Plots a heat map for a pair of attributes.
- Selected Data: instances selected from the plot
- Data: data with an additional column showing whether a point is selected
Heat map is a graphical method for visualizing attribute values in a two-way matrix. It only works on datasets containing numeric variables. The values are represented by color according to the selected color pallette. By combining class variable and attributes on x and y axes, we see where the attribute values are the strongest and where the weakest, thus enabling us to find typical features for each class.
The widget enables row selection with click and drag. One can zoom in with Ctrl++ (Cmd++) and zoom out with Ctrl+- (Cmd+-). Cmd+0 resets zoom to the default.
- The color pallette. Choose from linear, diverging, color-blind friendly, or other pallettes. Low and High are thresholds for the color palette (low for attributes with low values and high for attributes with high values). Selecting one of diverging palettes, which have two extreme colors and a neutral (black or white) color at the midpoint, enables an option to set a meaningful mid-point value (default is 0).
- Merge rows. If there are too many rows in the visualization, one can merge them with k-means algorithm into N selected clusters (default 50).
- Cluster columns and rows:
- None (lists attributes and rows as found in the dataset)
- Clustering (clusters data by similarity with hierarchical clustering on Euclidean distances and with average linkage)
- Clustering with ordered leaves (same as clustering, but it additionally maximizes the sum of similarities of adjacent elements)
- Split rows or columns by a categorical variable. If the data contains a class variable, rows will be automatically split by class.
- Set what is displayed in the plot in Annotation & Legend.
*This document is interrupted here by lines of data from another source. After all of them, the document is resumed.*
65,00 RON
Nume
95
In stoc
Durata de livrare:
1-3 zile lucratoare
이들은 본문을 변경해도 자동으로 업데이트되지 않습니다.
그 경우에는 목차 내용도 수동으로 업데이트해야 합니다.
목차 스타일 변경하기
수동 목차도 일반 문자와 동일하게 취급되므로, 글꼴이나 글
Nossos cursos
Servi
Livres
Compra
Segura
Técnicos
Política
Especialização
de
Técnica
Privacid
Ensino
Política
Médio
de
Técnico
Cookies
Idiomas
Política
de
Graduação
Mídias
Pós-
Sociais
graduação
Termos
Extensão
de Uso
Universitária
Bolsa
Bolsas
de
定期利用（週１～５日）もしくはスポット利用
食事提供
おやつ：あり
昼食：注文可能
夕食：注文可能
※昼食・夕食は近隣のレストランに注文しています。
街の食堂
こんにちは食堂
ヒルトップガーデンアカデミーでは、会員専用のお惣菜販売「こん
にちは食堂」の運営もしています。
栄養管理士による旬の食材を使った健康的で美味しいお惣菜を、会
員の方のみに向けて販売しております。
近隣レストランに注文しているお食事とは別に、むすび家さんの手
- If Show legend is ticked, a color chart will be displayed above the map.
- If Stripes with averages is ticked, a new line with attribute averages will be displayed on the left.
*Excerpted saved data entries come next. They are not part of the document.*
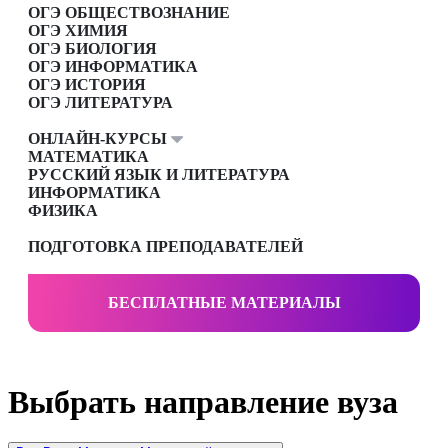
ОГЭ ОБЩЕСТВОЗНАНИЕ
ОГЭ ХИМИЯ
ОГЭ БИОЛОГИЯ
ОГЭ ИНФОРМАТИКА
ОГЭ ИСТОРИЯ
ОГЭ ЛИТЕРАТУРА
ОНЛАЙН-КУРСЫ
МАТЕМАТИКА
РУССКИЙ ЯЗЫК И ЛИТЕРАТУРА
ИНФОРМАТИКА
ФИЗИКА
ПОДГОТОВКА ПРЕПОДАВАТЕЛЕЙ
БЕСПЛАТНЫЕ МАТЕРИАЛЫ
Выбрать направление вуза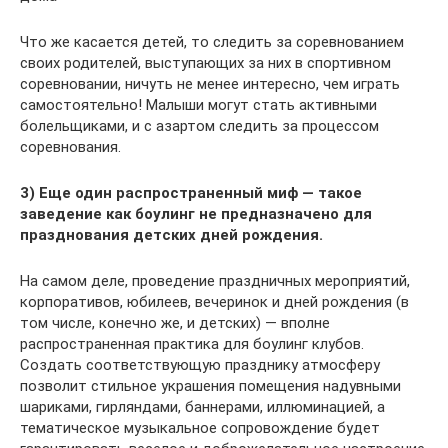
Что же касается детей, то следить за соревнованием
своих родителей, выступающих за них в спортивном
соревновании, ничуть не менее интересно, чем играть
самостоятельно! Малыши могут стать активными
болельщиками, и с азартом следить за процессом
соревнования.
3) Еще один распространенный миф — такое
заведение как боулинг не предназначено для
празднования детских дней рождения.
На самом деле, проведение праздничных мероприятий,
корпоративов, юбилеев, вечеринок и дней рождения (в
том числе, конечно же, и детских) — вполне
распространенная практика для боулинг клубов.
Создать соответствующую празднику атмосферу
позволит стильное украшения помещения надувными
шариками, гирляндами, баннерами, иллюминацией, а
тематическое музыкальное сопровождение будет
Row Annotations adds annotations to each instance on the right. Color colors the instances with the corresponding value of the selected categorical variable.
Column Annotations adds annotation to each variable at the selected position (default is Top). Color colors the columns with the corresponding value of the selected column annotation.
- If Keep aspect ratio is ticked, each value will be displayed with a square (proportionate to the map).
- If Send Automatically is ticked, changes are communicated automatically. Alternatively, click Send.
Heat map enables some neat plot enhancements. Such options are clustering of rows and/or columns for better data organization, row and column annotations, and splitting the data by categorical variables.
The Heat Map below displays attribute values for the brown-selected data set (Brown et al. 2000). Heat maps are particularly appropriate for showing gene expressions and the brown-selected data set contains yeast gene expressions at different conditions.
Heat map shows low expressions in blue and high expressions in yellow and white. For better organization, we added Clustering (opt. ordering) to the columns, which puts columns with similar profiles closer together. In this way we can see the conditions that result in low expressions for ribosomal genes in the lower right corner.
Additionally, the plot is enhanced with row color on the right, showing which class the rows belong to.
Heat maps are great for visualizing any kind of comparable numeric variables, for example sentiment in a collection of documents. We will take book-excerpts corpus from the Corpus widget and pass it to the Sentiment Analysis widget, which computes sentiment scores for each document. The output of sentiment analysis are four columns, positive, negative, and neutral sentiment score, and a compound score that aggregates the previous scores into a single number. Positive compound values (white) represent positive documents, while negative (blue) represent negative documents.
We used row clustering to place similar rows closer together, resulting in clear negative and positive groups. Now we can select negative children’s books and explore which are they.
Brown, M.P., Grundy, W.N., Lin, D., Cristianini, N., Sugnet, C., Furey, T.S., Ares, M., Haussler, D. (2000) Knowledge-based analysis of microarray gene expression data by using support vector machines, Proceedings of the National Academy of Sciences, 1 , 262-267.